### Supplied records
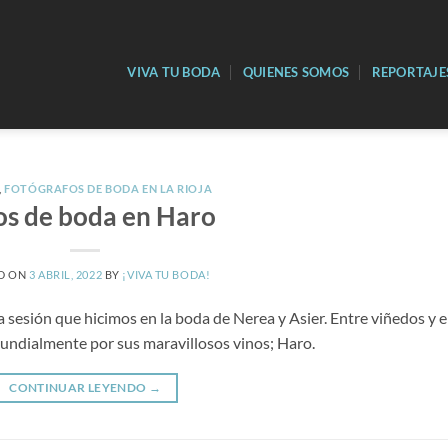
VIVA TU BODA
QUIENES SOMOS
REPORTAJE
,
FOTÓGRAFOS DE BODA EN LA RIOJA
os de boda en Haro
D ON
3 ABRIL, 2022
BY
¡VIVA TU BODA!
sesión que hicimos en la boda de Nerea y Asier. Entre viñedos y 
 mundialmente por sus maravillosos vinos; Haro.
CONTINUAR LEYENDO
→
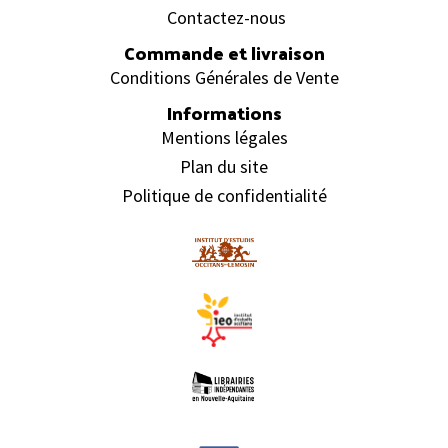
Contactez-nous
Commande et livraison
Conditions Générales de Vente
Informations
Mentions légales
Plan du site
Politique de confidentialité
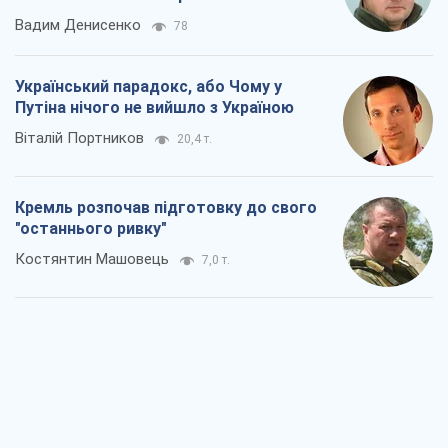
Вадим Денисенко
78
Український парадокс, або Чому у
Путіна нічого не вийшло з Україною
Віталій Портников
20,4 т.
Кремль розпочав підготовку до свого
"останнього ривку"
Костянтин Машовець
7,0 т.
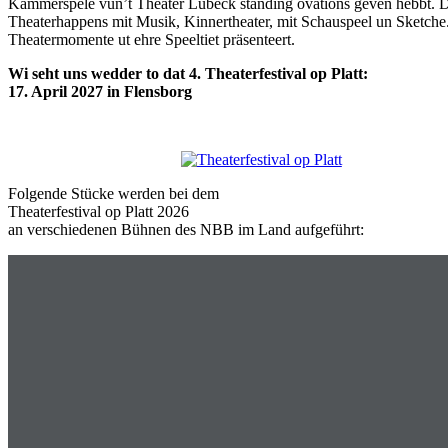
Kammerspele vun’t Theater Lübeck standing ovations geven hebbt. Da
Theaterhappens mit Musik, Kinnertheater, mit Schauspeel un Sketche
Theatermomente ut ehre Speeltiet präsenteert.
Wi seht uns wedder to dat 4. Theaterfestival op Platt:
17. April 2027 in Flensborg
Folgende Stücke werden bei dem
Theaterfestival op Platt 2026
an verschiedenen Bühnen des NBB im Land aufgeführt:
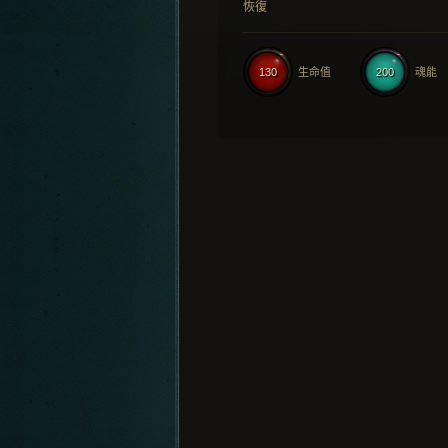
恢復
130
生命值
200
魂能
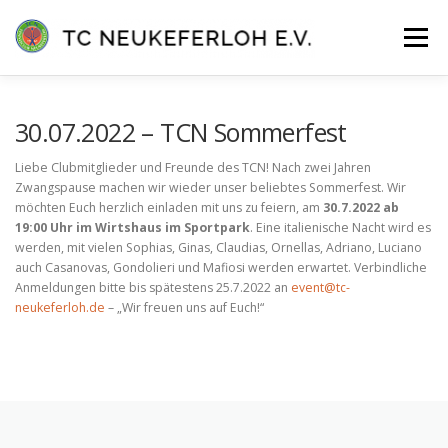
Zum
Inhalt
Menü
springen
VEREIN
ANLAGE & HALLE
MANNSCHAFTEN
30.07.2022 – TCN Sommerfest
Liebe Clubmitglieder und Freunde des TCN! Nach zwei Jahren
Zwangspause machen wir wieder unser beliebtes Sommerfest. Wir
TENNISSCHULE
KONTAKT
MITGLIEDER-LOGIN
möchten Euch herzlich einladen mit uns zu feiern, am
30.7.2022 ab
19:00 Uhr im Wirtshaus im Sportpark
. Eine italienische Nacht wird es
werden, mit vielen Sophias, Ginas, Claudias, Ornellas, Adriano, Luciano
auch Casanovas, Gondolieri und Mafiosi werden erwartet. Verbindliche
Anmeldungen bitte bis spätestens 25.7.2022 an
event@tc-
neukeferloh.de
– „Wir freuen uns auf Euch!“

### Instructions to follow
Pictures don't belong in the copy. Restate all the entries exactly.

### Solution to this exercise
VIVA TU BODA
QUIENES SOMOS
REPORTAJE
,
FOTÓGRAFOS DE BODA EN LA RIOJA
os de boda en Haro
D ON
3 ABRIL, 2022
BY
¡VIVA TU BODA!
sesión que hicimos en la boda de Nerea y Asier. Entre viñedos y 
 mundialmente por sus maravillosos vinos; Haro.
CONTINUAR LEYENDO
→
Contactez-nous
Commande et livraison
Conditions Générales de Vente
Informations
Mentions légales
Plan du site
Politique de confidentialité
Вадим Денисенко
78
Український парадокс, або Чому у
Путіна нічого не вийшло з Україною
Віталій Портников
20,4 т.
Кремль розпочав підготовку до свого
"останнього ривку"
Костянтин Машовець
7,0 т.
Kammerspele vun’t Theater Lübeck standing ovations geven hebbt. Da
Theaterhappens mit Musik, Kinnertheater, mit Schauspeel un Sketche
Theatermomente ut ehre Speeltiet präsenteert.
Wi seht uns wedder to dat 4. Theaterfestival op Platt:
17. April 2027 in Flensborg
Folgende Stücke werden bei dem
Theaterfestival op Platt 2026
an verschiedenen Bühnen des NBB im Land aufgeführt:
恢復
130
生命值
200
魂能
Zum
Inhalt
Menü
springen
VEREIN
ANLAGE & HALLE
MANNSCHAFTEN
30.07.2022 – TCN Sommerfest
Liebe Clubmitglieder und Freunde des TCN! Nach zwei Jahren
Zwangspause machen wir wieder unser beliebtes Sommerfest. Wir
TENNISSCHULE
KONTAKT
MITGLIEDER-LOGIN
möchten Euch herzlich einladen mit uns zu feiern, am
30.7.2022 ab
19:00 Uhr im Wirtshaus im Sportpark
. Eine italienische Nacht wird es
werden, mit vielen Sophias, Ginas, Claudias, Ornellas, Adriano, Luciano
auch Casanovas, Gondolieri und Mafiosi werden erwartet. Verbindliche
Anmeldungen bitte bis spätestens 25.7.2022 an
event@tc-
neukeferloh.de
– „Wir freuen uns auf Euch!“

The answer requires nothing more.